What is needed is an exact copy of the lines in the entries below from the one holding "方と、復縁を成功させるための方法を、8年ぶり" through the one holding "skola@zsujezd.plzen-edu.cz", pictures excluded.

Top of Material supplied

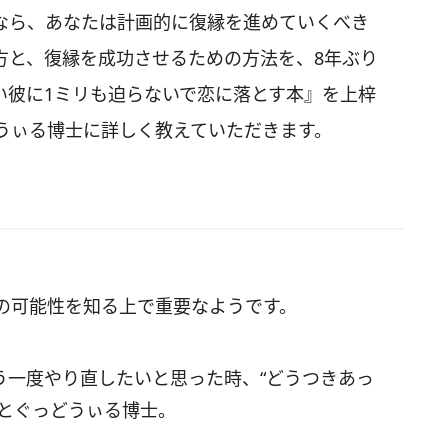
なら、あなたは計画的に復縁を進めていくべき
方と、復縁を成功させるための方法を、8年ぶり
い彼に1ミリも迫らないで恋に落とす本』を上梓
うぃる博士に詳しく教えていただきます。
の可能性を知る上で重要なようです。
う一度やり直したいと思った時、“どうつきあっ
、とぐっどうぃる博士。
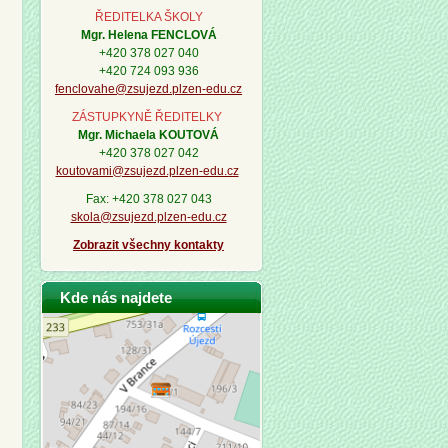
ŘEDITELKA ŠKOLY
Mgr. Helena FENCLOVÁ
+420 378 027 040
+420 724 093 936
fenclovahe@zsujezd.plzen-edu.cz
ZÁSTUPKYNĚ ŘEDITELKY
Mgr. Michaela KOUTOVÁ
+420 378 027 042
koutovami@zsujezd.plzen-edu.cz
Fax: +420 378 027 043
skola@zsujezd.plzen-edu.cz
Zobrazit všechny kontakty
Kde nás najdete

Bottom of Material supplied

_Result of the exercise_
方と、復縁を成功させるための方法を、8年ぶり
い彼に1ミリも迫らないで恋に落とす本』を上梓
うぃる博士に詳しく教えていただきます。
の可能性を知る上で重要なようです。
う一度やり直したいと思った時、“どうつきあっ
、とぐっどうぃる博士。
ŘEDITELKA ŠKOLY
Mgr. Helena FENCLOVÁ
+420 378 027 040
+420 724 093 936
fenclovahe@zsujezd.plzen-edu.cz
ZÁSTUPKYNĚ ŘEDITELKY
Mgr. Michaela KOUTOVÁ
+420 378 027 042
koutovami@zsujezd.plzen-edu.cz
Fax: +420 378 027 043
skola@zsujezd.plzen-edu.cz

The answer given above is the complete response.